Литмир - Электронная Библиотека

И вновь из ниоткуда всплыла еще одна фраза: «Чем снискала я в глазах твоих милость, что ты принимаешь меня, хотя я и чужеземка?»[26]

Выводя губами эти завораживающие строки, я снова вижу себя – вижу маленьким мальчиком, сидящим на детском стульчике у окна в нашем квартале. Помню, раз я заболел и с трудом выздоравливал. Кто-то из родственников принес мне большую тонкую книжку с цветными картинками. Она называлась «Библейские истории». Одну из них я перечитывал без конца: она повествовала о пророке Данииле, брошенном в ров со львами.

И вот я снова вижу себя – постарше, но еще в коротких штанишках. Я сижу на передней скамье в пресвитерианской церкви. Проповедник – дряхлый старик; его именуют преподобным доктором Доусоном. Он родом из Шотландии, но, не в пример своим соплеменникам, человек мягкий, отзывчивый, душевно привязанный к своей пастве. Прежде чем начать проповедь, он зачитывает прихожанам пространные фрагменты Писания. Испытывает терпение собравшихся, шумно сморкаясь, не спеша пряча носовой платок в задний карман брюк, отпивая большой глоток воды из стоящего на кафедре стакана, затем звучно прочищая горло и устремляя очи горе, и так до бесконечности. Он уже далеко не такой вдохновенный оратор, как во время оно. Доктор Доусон стареет и то и дело растекается мыслью по древу. Порой, потеряв нить, он вновь раскрывает Библию и зачитывает вслух один или два стиха, дабы вдохнуть новую энергию в слабеющую память. Мне больно и неловко становиться свидетелем этих приступов старческой немощи; когда он забывает текст, я вздрагиваю и беспокойно ерзаю на скамье. Безмолвно болея за него всей юной душой.
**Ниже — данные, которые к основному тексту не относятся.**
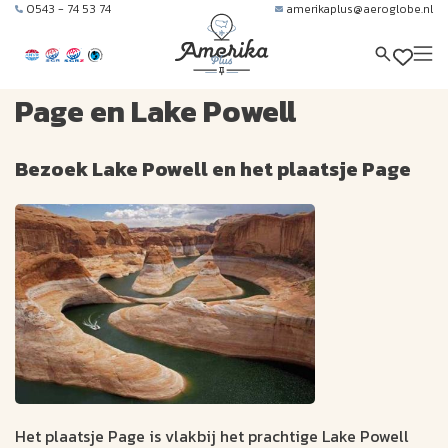
0543 - 74 53 74
amerikaplus@aeroglobe.nl
Page en Lake Powell
Bezoek Lake Powell en het plaatsje Page
Het plaatsje Page is vlakbij het prachtige Lake Powell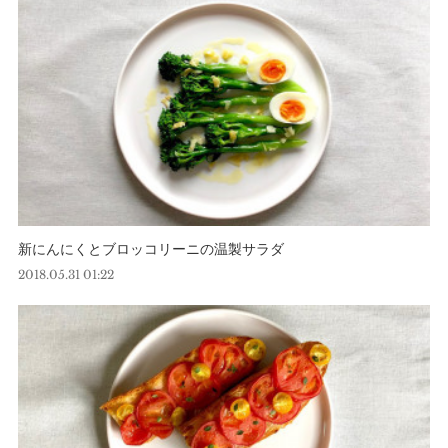
新にんにくとブロッコリーニの温製サラダ
2018.05.31 01:22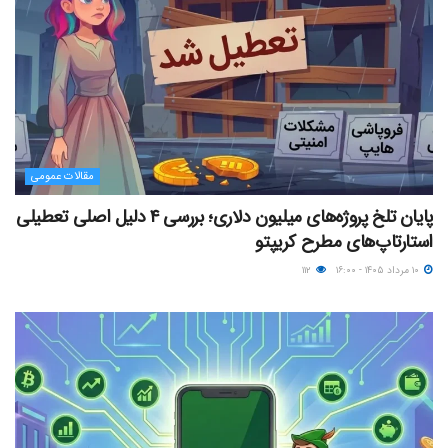
مقالات عمومی
پایان تلخ پروژه‌های میلیون دلاری؛ بررسی ۴ دلیل اصلی تعطیلی
استارتاپ‌های مطرح کریپتو
۱۰ مرداد ۱۴۰۵ - ۱۶:۰۰
۱۱۲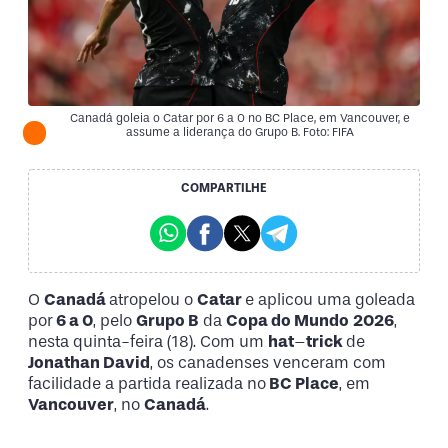
Canadá goleia o Catar por 6 a 0 no BC Place, em Vancouver, e
assume a liderança do Grupo B. Foto: FIFA
COMPARTILHE
O
Canadá
atropelou o
Catar
e aplicou uma goleada
por
6 a 0
, pelo
Grupo B
da
Copa do Mundo
2026
,
nesta quinta-feira (18). Com um
hat
–
trick
de
Jonathan David
, os canadenses venceram com
facilidade a partida realizada no
BC Place
, em
Vancouver
, no
Canadá
.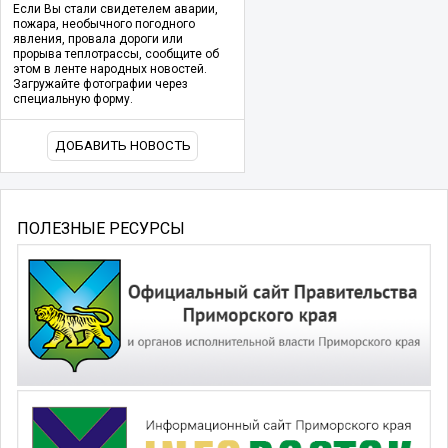
Если Вы стали свидетелем аварии,
пожара, необычного погодного
явления, провала дороги или
прорыва теплотрассы, сообщите об
этом в ленте народных новостей.
Загружайте фотографии через
специальную форму.
ДОБАВИТЬ НОВОСТЬ
ПОЛЕЗНЫЕ РЕСУРСЫ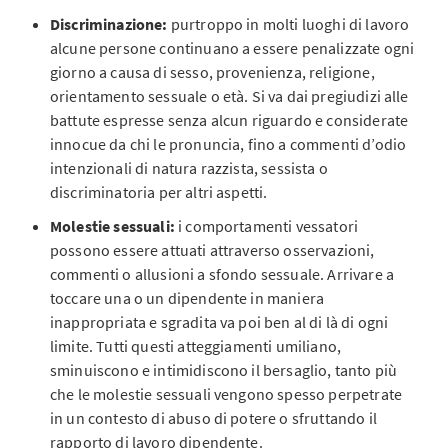
Discriminazione:
purtroppo in molti luoghi di lavoro
alcune persone continuano a essere penalizzate ogni
giorno a causa di sesso, provenienza, religione,
orientamento sessuale o età. Si va dai pregiudizi alle
battute espresse senza alcun riguardo e considerate
innocue da chi le pronuncia, fino a commenti d’odio
intenzionali di natura razzista, sessista o
discriminatoria per altri aspetti.
Molestie sessuali:
i comportamenti vessatori
possono essere attuati attraverso osservazioni,
commenti o allusioni a sfondo sessuale. Arrivare a
toccare una o un dipendente in maniera
inappropriata e sgradita va poi ben al di là di ogni
limite. Tutti questi atteggiamenti umiliano,
sminuiscono e intimidiscono il bersaglio, tanto più
che le molestie sessuali vengono spesso perpetrate
in un contesto di abuso di potere o sfruttando il
rapporto di lavoro dipendente.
И только сейчас, в ласковой полутьме нашего безупречно убранного любовного гнездышка, начинаю понимать, где берут начало эти магические речения, готовые сами собою слететь с моих губ. Направляюсь к книжному шкафу и достаю оттуда потрепанную Библию, забытую в моих пенатах Безумным Джорджем. Рассеянно перелистываю страницы, с теплотой вспоминая о старике Доусоне, о моем сверстнике Джеке Лоусоне, умершем таким молодым и такой страшной смертью, о гулком подвале старой пресвитерианской церкви, где мы каждый вечер поднимали облака пыли, маршируя взводами и батальонами, щеголяя друг перед другом нашивками и шевронами, эполетами и рейтузами, размахивая игрушечными саблями и флажками под оглушительный бой барабанов и пронзительный визг горнов, не щадивший наши барабанные перепонки. Эти воспоминания ожившими картинками сменяют одно другое перед моим мысленным взором, а в ушах неумолчно звучат, набегая волнами прибоя, стихи священной книги, которые преподобный отец Доусон разворачивал перед нами, как механик в кинематографе – катушку восьмимиллиметровой пленки.
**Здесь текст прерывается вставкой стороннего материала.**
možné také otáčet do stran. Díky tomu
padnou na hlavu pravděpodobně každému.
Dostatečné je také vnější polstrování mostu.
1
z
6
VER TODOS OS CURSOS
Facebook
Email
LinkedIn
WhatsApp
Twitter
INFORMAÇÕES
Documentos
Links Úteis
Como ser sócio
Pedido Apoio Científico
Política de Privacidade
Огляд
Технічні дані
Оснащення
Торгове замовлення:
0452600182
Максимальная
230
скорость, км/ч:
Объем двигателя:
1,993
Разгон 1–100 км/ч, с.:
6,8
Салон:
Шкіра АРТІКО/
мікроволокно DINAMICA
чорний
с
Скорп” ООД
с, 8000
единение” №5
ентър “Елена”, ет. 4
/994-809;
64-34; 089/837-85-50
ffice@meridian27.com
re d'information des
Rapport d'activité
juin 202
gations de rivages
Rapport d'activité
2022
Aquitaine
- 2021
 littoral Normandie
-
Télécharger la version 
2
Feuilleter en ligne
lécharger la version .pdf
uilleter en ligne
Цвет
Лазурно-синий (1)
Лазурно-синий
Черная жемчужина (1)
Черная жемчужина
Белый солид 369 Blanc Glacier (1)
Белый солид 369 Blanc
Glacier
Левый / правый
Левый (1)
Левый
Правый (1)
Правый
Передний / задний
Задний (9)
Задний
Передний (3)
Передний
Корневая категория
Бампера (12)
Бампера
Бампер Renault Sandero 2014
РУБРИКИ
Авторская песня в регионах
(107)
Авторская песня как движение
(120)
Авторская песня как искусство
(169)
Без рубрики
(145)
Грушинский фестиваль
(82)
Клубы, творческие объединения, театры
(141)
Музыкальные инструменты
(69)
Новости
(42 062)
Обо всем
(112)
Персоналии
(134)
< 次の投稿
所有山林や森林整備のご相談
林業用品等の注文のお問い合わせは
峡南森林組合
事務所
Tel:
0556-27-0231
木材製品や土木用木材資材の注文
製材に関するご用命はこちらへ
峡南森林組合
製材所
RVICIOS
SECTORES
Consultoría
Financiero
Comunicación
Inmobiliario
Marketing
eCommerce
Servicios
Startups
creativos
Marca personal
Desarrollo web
И вот эта книга раскрыта у меня на столе; и раскрыта она, стоит отметить, на главе, носящей имя Руфь. «КНИГА РУФЬ», – написано вверху крупным шрифтом. А еще выше на той же странице запечатлен 25-й, завершающий стих Книги Судей Израилевых, стих поистине незабываемый, уходящий так далеко за грань детства, в темный лабиринт минувшего, что для смертных истоки его непостижимы; им остается лишь молча благоговеть перед чудом этого стиха:

«В те дни не было царя у Израиля; каждый делал то, что ему казалось справедливым»[27].

«В какие дни?» – спрашиваю себя. Когда расцвела прекрасная эпоха и отчего она предана забвению? «В те дни не было царя у Израиля». Нет, это не глава из истории еврейского народа; это глава из истории рода человеческого. Так она начиналась – в достатке, достоинстве, мудрости и чести. «Каждый делал то, что ему казалось справедливым». Таков в немногих словах ключ к подлинно счастливому сосуществованию людей. Эту безоблачную пору некогда знали евреи. И древние китайцы, и люди минойской эры, и индусы, и жители Полинезии, и обитатели Африки, и эскимосы.

Я начинал перечитывать Книгу Руфь – то место, где говорится о Ноемини и людях племени Моавитского. 20-й стих пробудил во мне странное чувство: «Она сказала им: не называйте меня Ноеминью, а называйте меня Марою; потому что Вседержитель послал мне великую горесть»[28]. А 21-й и подавно вверг меня в транс: «Я вышла отсюда с достатком, а возвратил меня Господь с пустыми руками…»[29]

Я позвал Мону, которая некогда была Марой, но не услышал ответа. Поискал ее, но не нашел… Снова уселся за стол, затуманенными от слез глазами глядя на ветхие, замусоленные страницы. Итак, ни связующего моста, ни божественной благодати молитвенного гимна, ни даже ефы ячменя[30] не припасено для нас на этой грешной земле. «Не называйте меня Ноеминью, а называйте меня Марою!» И покинула Мара народ свой, и отреклась от самого имени, каким ее звали. Имя то было исполнено горечи, но смысл его был ей неведом. «Народ твой будет моим народом, и твой Бог моим Богом»[31]. Отторгла она лоно соплеменников своих, и Господь покарал ее.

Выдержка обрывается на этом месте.